For counties, in particular the State’s ability to share the costs of capital projects helps local governments keep services online for residents statewide. Examples of project types where costs are typically shared include school construction, courthouses, libraries, detention centers, community colleges, and transportation infrastructure. Additionally, the State’s contribution to a county’s construction projects is in addition to the state’s own construction projects in the county.

The State’s financial health directly affects how much support they can offer for vital projects happening in local jurisdictions. According to the 2025 Issue Papers released by the Maryland Department of Legislative Services, the current State commitments on capital projects exceed the recommended authorization levels for state debt in fiscal year 2026. From the report:

The Capital Debt Affordability Committee (CDAC) recommended that fiscal 2026 general obligation (GO) bond authorizations not exceed $1.75 billion. Exhibit 1 shows that capital commitments and fiscal pressures require $142 million of bond authorization above programmed and CDAC recommended authorization levels.

For local governments, the State’s potential inability to provide funding for local capital projects could present a major blow to county budgets and local services. For services that are effectively essential, a drop in State funds could mean that the county must shoulder the entire burden for the project itself, without the State support. For jurisdictions facing the most urgent of these facility challenges, “forward funding” projects fully is another option, where the county pays the full project cost now to advance its opening, and the State agrees to pay their portion back in the future when funds are available. However, where that is not an option, common as county governments already face multiple fiscal pressures in operating and service costs, it may mean continuing to use facilities that are outdated and poorly suited to continued use, and to relegate needed construction or improvements until the State can contribute as a traditional partner.

Some of this project backlog has already begun to build up. A recent update from the Executive Director of the Interagency Commission on School Construction (IAC) – the agency responsible for approving state funding for school projects – shared that the need is outpacing state resources more than any time in recent history.

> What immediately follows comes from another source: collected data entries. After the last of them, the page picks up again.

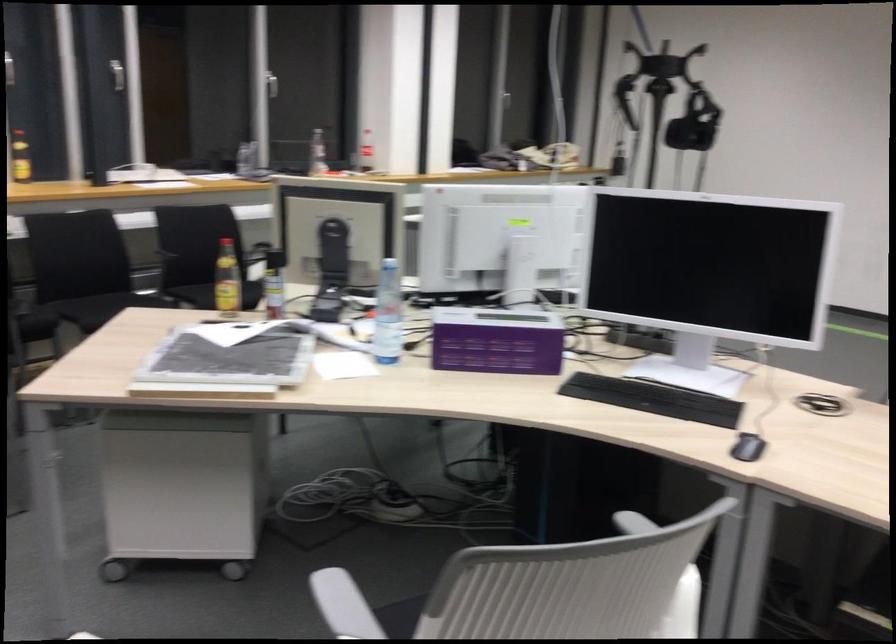 The image size is (896, 644). Find the location of `clear water bottle`. clear water bottle is located at coordinates (388, 315). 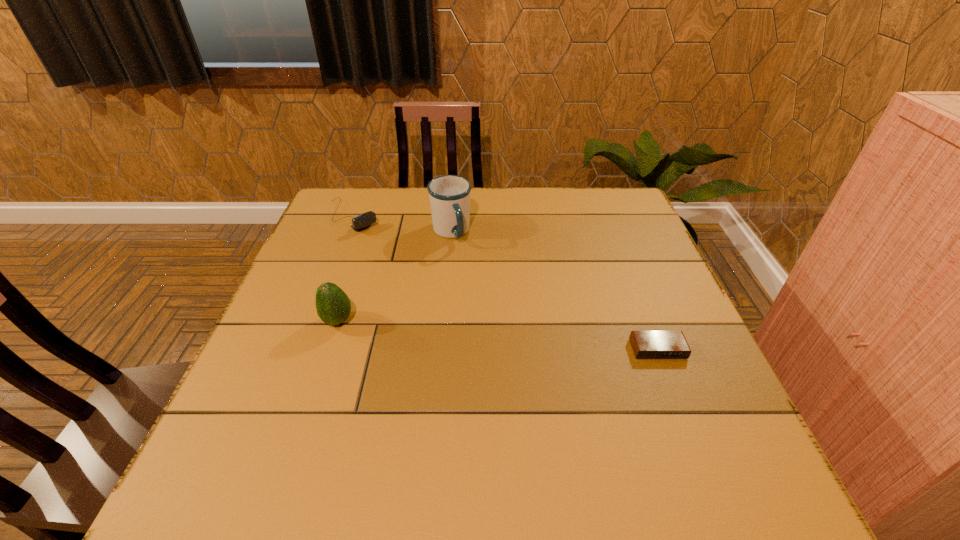 Where is `object at the far left corner`? The image size is (960, 540). object at the far left corner is located at coordinates (362, 221).

I want to click on vacant space at the far edge of the desktop, so click(x=486, y=222).

In order to click on vacant area at the left edge of the desktop in this screenshot , I will do `click(351, 244)`.

In the image, there is a desktop. Identify the location of vacant space at the right edge. (663, 381).

The image size is (960, 540). In order to click on vacant area at the far left corner of the desktop in this screenshot , I will do `click(370, 192)`.

Locate an element on the screen. This screenshot has width=960, height=540. vacant space at the near left corner is located at coordinates (279, 439).

The image size is (960, 540). Identify the location of vacant space at the far right corner of the desktop. (615, 229).

In order to click on vacant space that's between the avocado and the rightmost object in this screenshot , I will do `click(498, 335)`.

Locate an element on the screen. This screenshot has height=540, width=960. vacant area that lies between the third shortest object and the third object from left to right is located at coordinates (395, 277).

Locate an element on the screen. This screenshot has height=540, width=960. empty space that is in between the third shortest object and the mug is located at coordinates pyautogui.click(x=395, y=277). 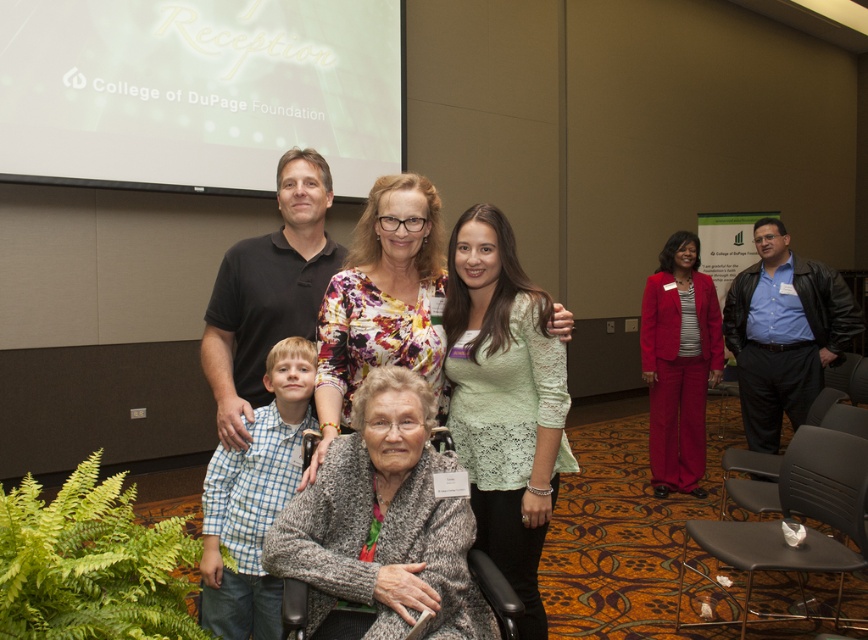 Is the position of white matte projection screen at upper center less distant than that of floral fabric blouse at center?

No, it is not.

Which is more to the right, white matte projection screen at upper center or floral fabric blouse at center?

floral fabric blouse at center

The height and width of the screenshot is (640, 868). Describe the element at coordinates (199, 92) in the screenshot. I see `white matte projection screen at upper center` at that location.

Locate an element on the screen. white matte projection screen at upper center is located at coordinates (199, 92).

Is white matte projection screen at upper center to the left of gray knitted sweater at center from the viewer's perspective?

Indeed, white matte projection screen at upper center is positioned on the left side of gray knitted sweater at center.

The height and width of the screenshot is (640, 868). What do you see at coordinates (199, 92) in the screenshot?
I see `white matte projection screen at upper center` at bounding box center [199, 92].

Locate an element on the screen. The width and height of the screenshot is (868, 640). white matte projection screen at upper center is located at coordinates (199, 92).

Find the location of a particular element. This screenshot has width=868, height=640. lace fabric sweater at center is located at coordinates (504, 397).

Does point (458, 445) come behind point (669, 333)?

No, (458, 445) is closer to viewer.

I want to click on lace fabric sweater at center, so click(504, 397). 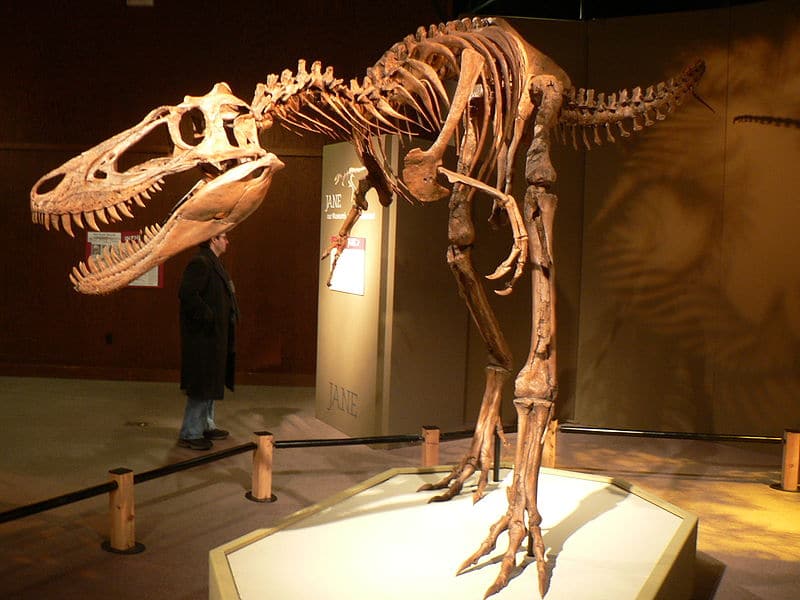 Locate an element on the screen. wall is located at coordinates (662, 222), (266, 246). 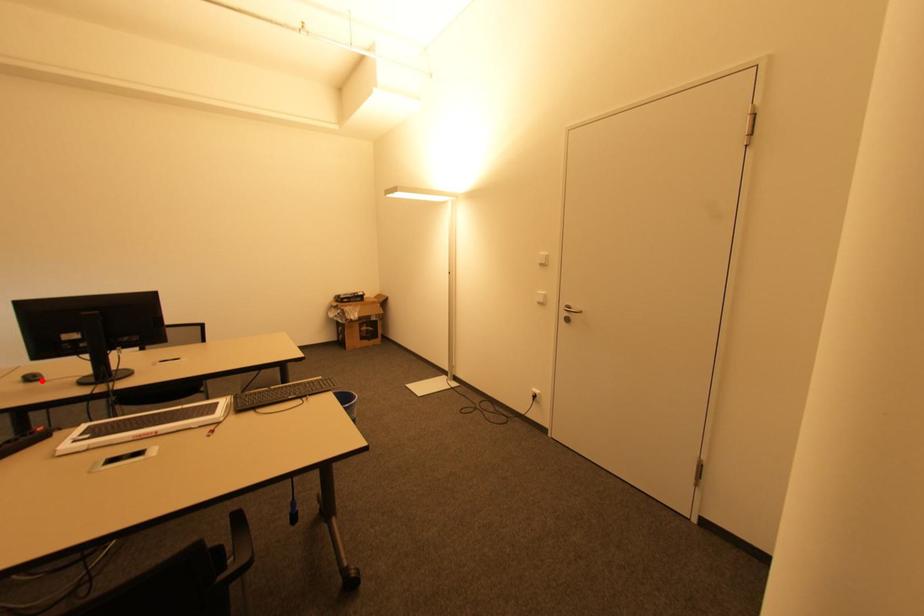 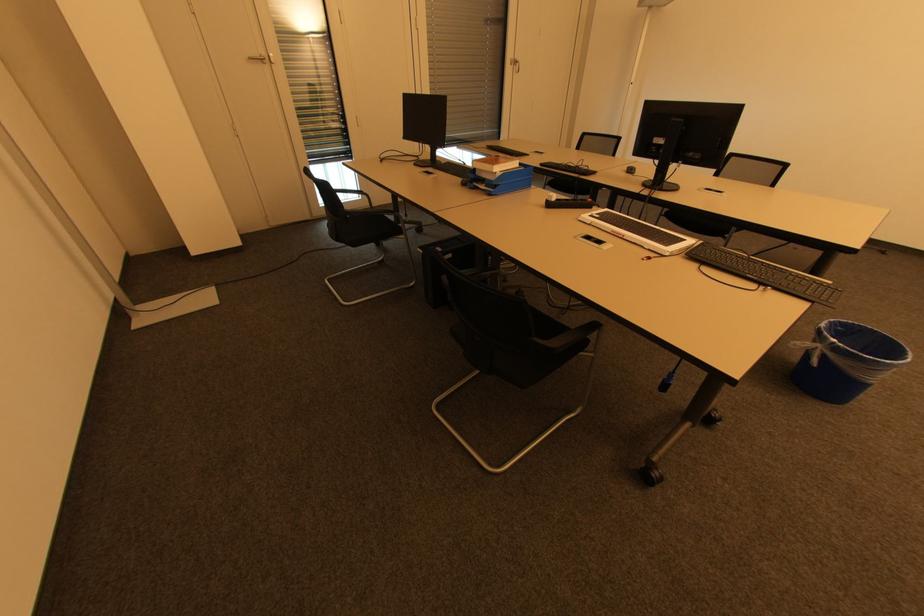 In the second image, find the point that corresponds to the highlighted location in the first image.

(634, 174) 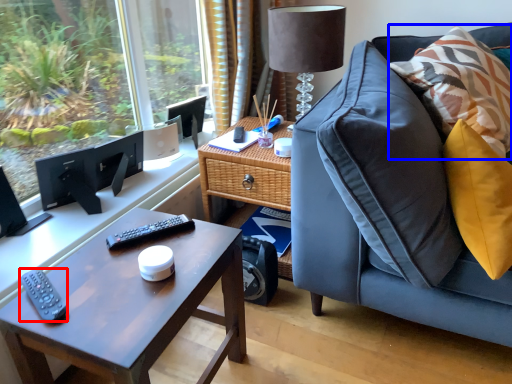 Question: Which object is further to the camera taking this photo, remote (highlighted by a red box) or pillow (highlighted by a blue box)?

Choices:
 (A) remote
 (B) pillow

Answer: (B) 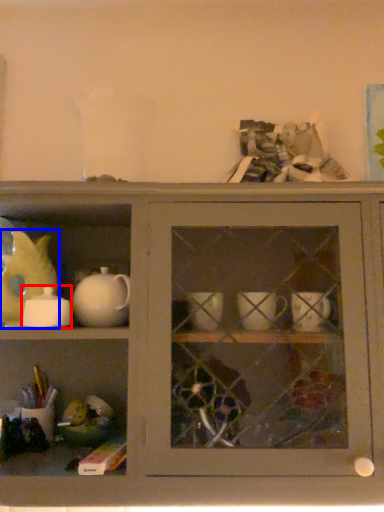 Question: Which object appears farthest to the camera in this image, tableware (highlighted by a red box) or animal (highlighted by a blue box)?

Choices:
 (A) tableware
 (B) animal

Answer: (B) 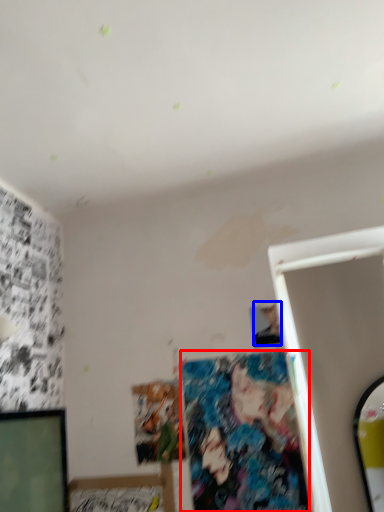 Question: Which object is further to the camera taking this photo, art (highlighted by a red box) or person (highlighted by a blue box)?

Choices:
 (A) art
 (B) person

Answer: (B) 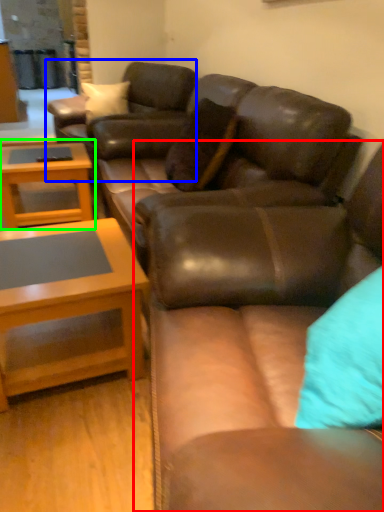 Question: Considering the real-world distances, which object is farthest from studio couch (highlighted by a red box)? swivel chair (highlighted by a blue box) or coffee table (highlighted by a green box)?

Choices:
 (A) swivel chair
 (B) coffee table

Answer: (A) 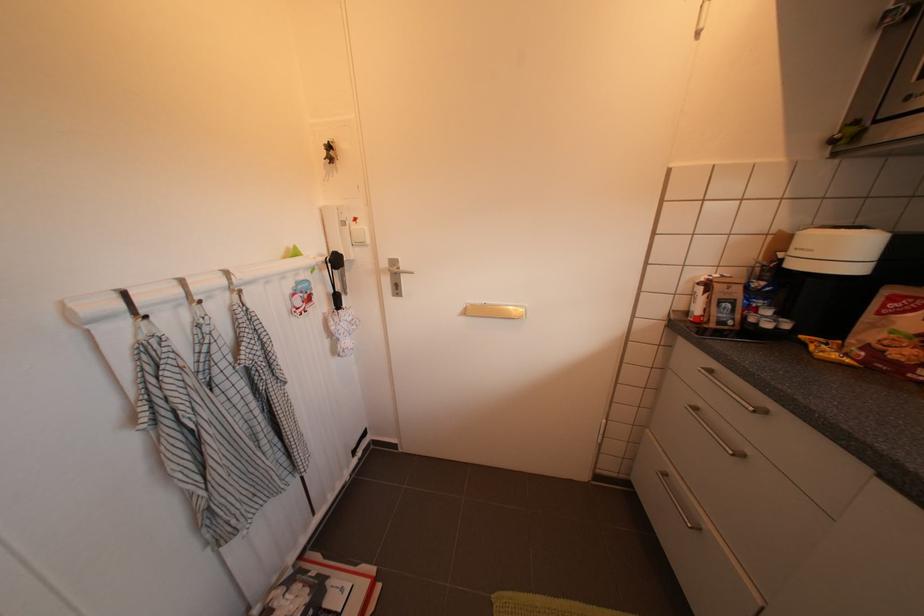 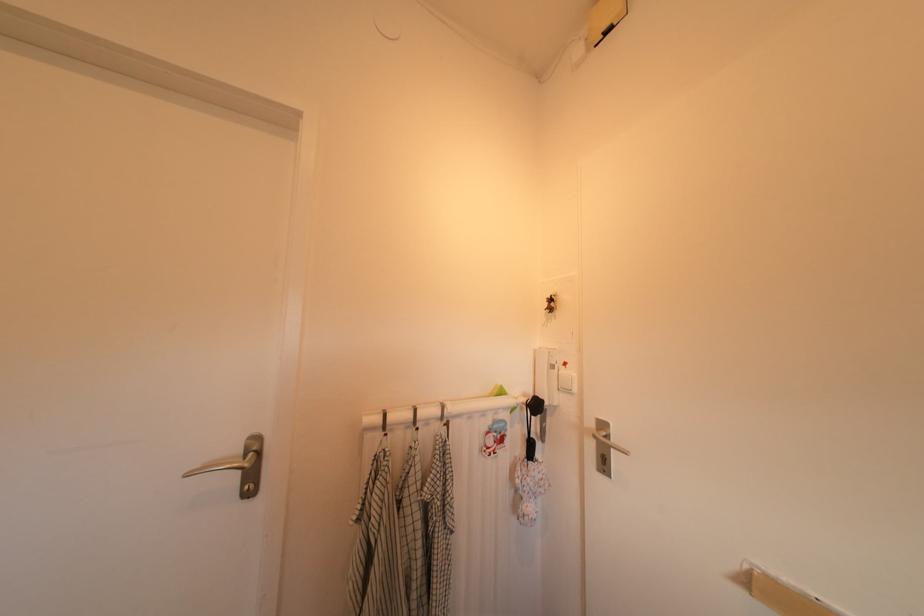 Based on the continuous images, in which direction is the camera rotating?

The rotation direction of the camera is left-up. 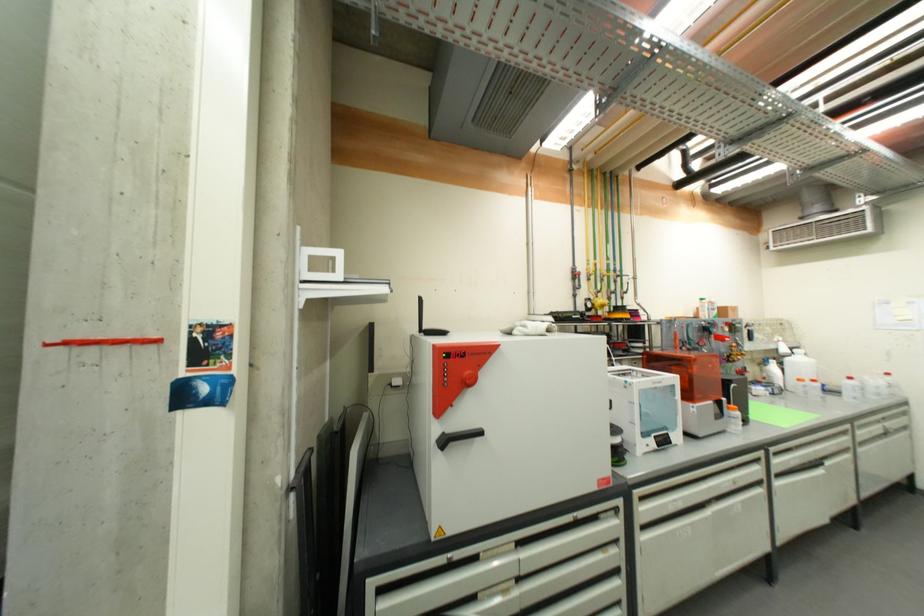 At what (x,y) coordinates should I click in order to perform the action: click on red valve handle. Please return your answer as a coordinate pair (x, y). The width and height of the screenshot is (924, 616). Looking at the image, I should click on (466, 382). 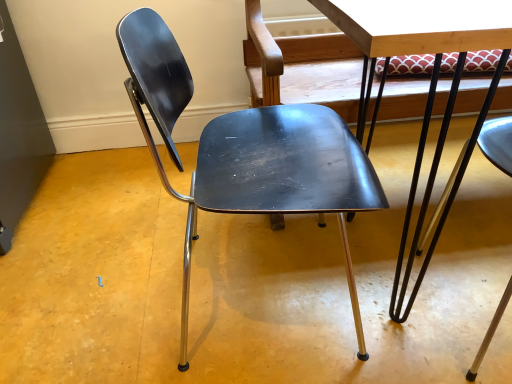 The height and width of the screenshot is (384, 512). I want to click on free point below metallic/smooth table at center (from a real-world perspective), so click(x=399, y=238). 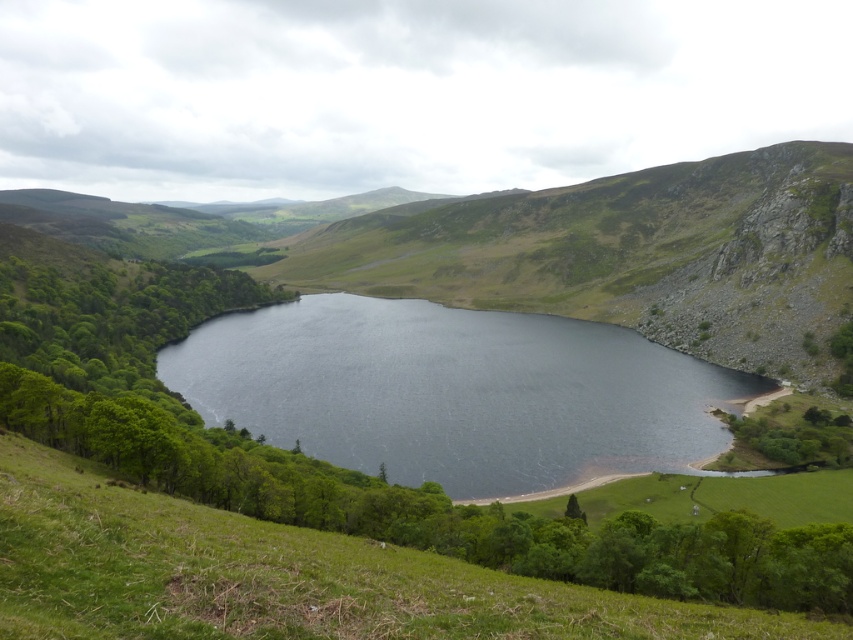 You are standing at the edge of the green grassy hillside at lower center and want to reach the dark blue water at center. Which direction should you move to get there?

You should move upward towards the dark blue water at center since it is located above the green grassy hillside at lower center.

You are standing at the edge of the dark blue water at center and want to reach the green grassy hillside at lower center. Which direction should you walk to get there?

While some counties may, in the short term, be able to rearrange funding priorities to accommodate a reduction in State support, many others already will face a direct effect on other services now.  But even for counties with the means to manage the shortfall in the near term, reallocating funding where state money has dried up won’t remain viable as funding mandates for the State’s education reform plan, the blueprint for Maryland’s Future, escalates significantly over the coming years. This is while state-mandated local operating funding for public schools in FY25 is already $340M over the forecast from the time of the Blueprint’s passage.

The DLS Issue Preview highlights a few broad strategies that the State could employ to address its short-term operating budget challenge, among them one particular item with a direct consequence for capital funding. Amidst some prior budget shortfalls, the State has provided additional general obligation bond authorizations to backfill for prior or pending general fund appropriations — essentially using borrowing to relieve pressure on immediate spending needs. This tactic, if used in the 2025 session, could provide short term flexibility in the general fund, but could occupy some of the State’s overall borrowing capacity that might otherwise have been used for school construction or other locally identified projects.

Incidentally, the year’s highest profile piece of Maryland infrastructure, sadly, the Key Bridge rebuilding project, should not prove to be a draw on the overall debate over the State’s general debt-supported capital program. Transportation projects are traditionally supported through the Maryland Transportation Authority and the broader Transportation Trust Fund, and State-level contributions toward that goal would likely be accomplished through those channels, rather than competing against school construction and other county-level priorities in the general fund budget or the consolidated capital budget. Uncertainty about the federal support for that project is consequential, but not directly attached to this year’s general fund support for capital projects.

The capital budget will be due to the General Assembly for deliberation by January 15, 2025.